- Born: Syed Azman bin Syed Ibrahim 23 March 1960 (age 66) Sungai Petani, Kedah, Federation of Malaya (present-day Malaysia)
- Occupations: Founder and chairman of The Weststar Group
- Spouse: Puan Sri Sharifah Aza Syed Adnan

= Syed Azman Syed Ibrahim =

Malaysian business tycoon (born 1960)

Syed Azman bin Syed Ibrahim (born 23 March 1960) is a Malaysian business tycoon and philanthropist. He is the Group Managing Director of The Weststar Group, a Malaysian conglomerate operating in various industries, including aviation, automotive and defence.

== Early life ==
Syed Azman was born on 23 March 1960 in Sungai Petani, Kedah.
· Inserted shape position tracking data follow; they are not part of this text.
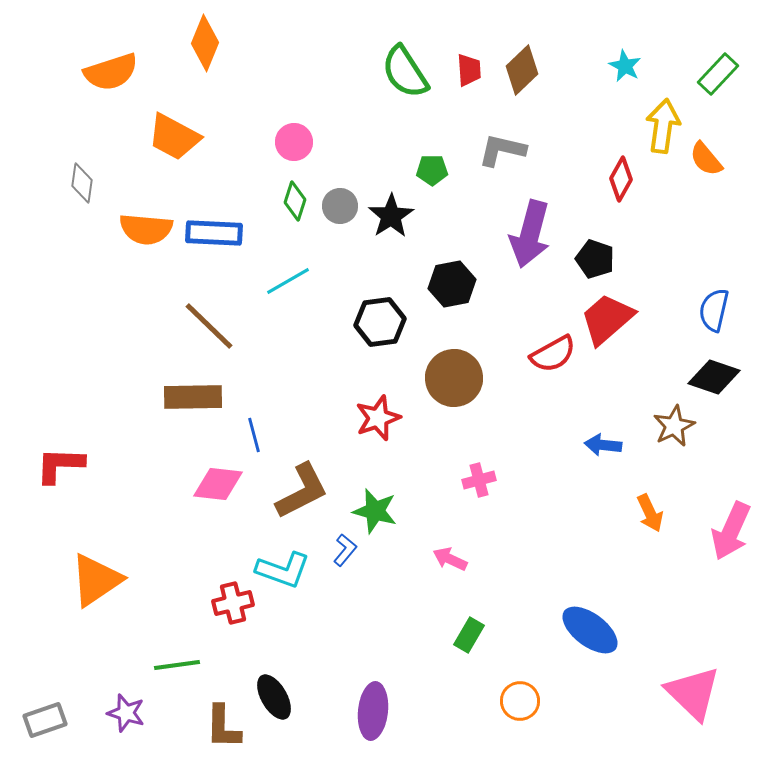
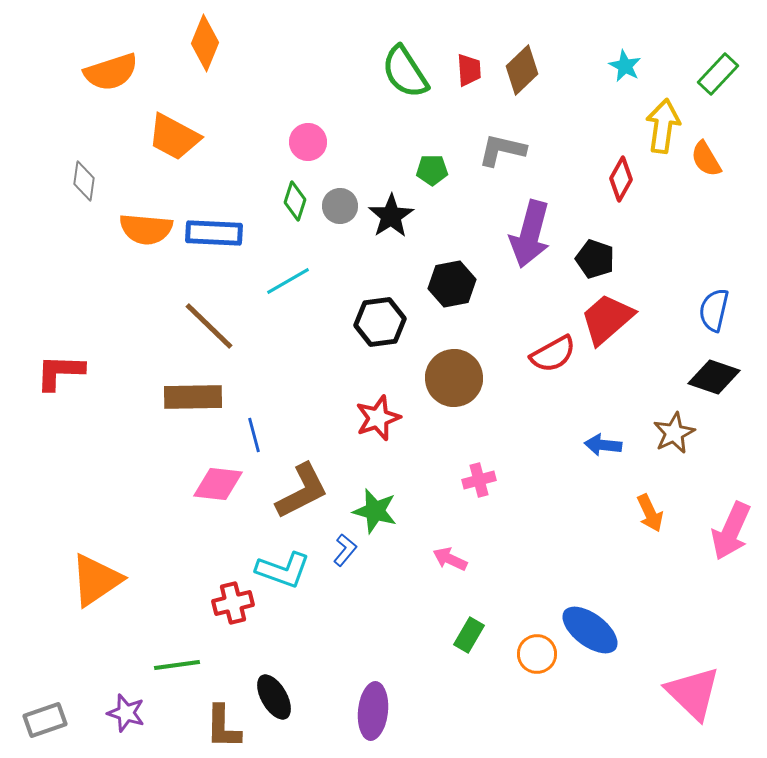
pink circle at (294, 142): moved 14 px right
orange semicircle at (706, 159): rotated 9 degrees clockwise
gray diamond at (82, 183): moved 2 px right, 2 px up
brown star at (674, 426): moved 7 px down
red L-shape at (60, 465): moved 93 px up
orange circle at (520, 701): moved 17 px right, 47 px up
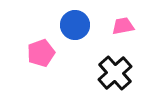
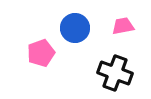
blue circle: moved 3 px down
black cross: rotated 28 degrees counterclockwise
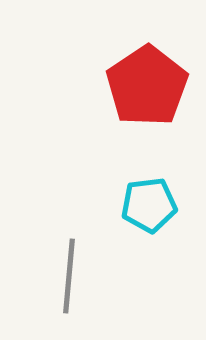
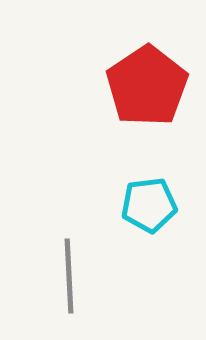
gray line: rotated 8 degrees counterclockwise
He received his early education at Ibrahim Primary School and Ibrahim Secondary School in Sungai Petani before joining the Malaysian Armed Forces (ATM) in 1981. Immediately after successfully completing Cadet Officer training, he was selected to join the KRD and began service in the Defense Intelligence Staff Division (BSPP). His assignment was then more geared towards the duties of a State Military Intelligence Officer (MIO) before completing his service in 1993.

== Career ==
Syed Azman started his business career in 1993 after serving as an officer for 13 years in the Royal Intelligence Corps of the Malaysian Armed Forces. He invested RM200,000 to begin importing used luxury cars from Europe to sell in Malaysia. At that time, he did not have an Approved Permit (AP), an import and export license issued by the Permit Issuing Agencies, instead he only shared with the partners who had the permit. After some time, he managed to have an APs from the government, and his car business became more and more popular.

Then the government decided to abolish the open AP grant and only offer the AP franchise. To get the AP franchise, Syed Azman had to be appointed by a foreign car company as a distributor and then the permit was awarded to him. In 2002, he managed to gain the confidence of Honda to appoint him as a distributor of some of the cars in Malaysia, including Honda Jazz. He got the right to distribute Chevrolet and Suzuki.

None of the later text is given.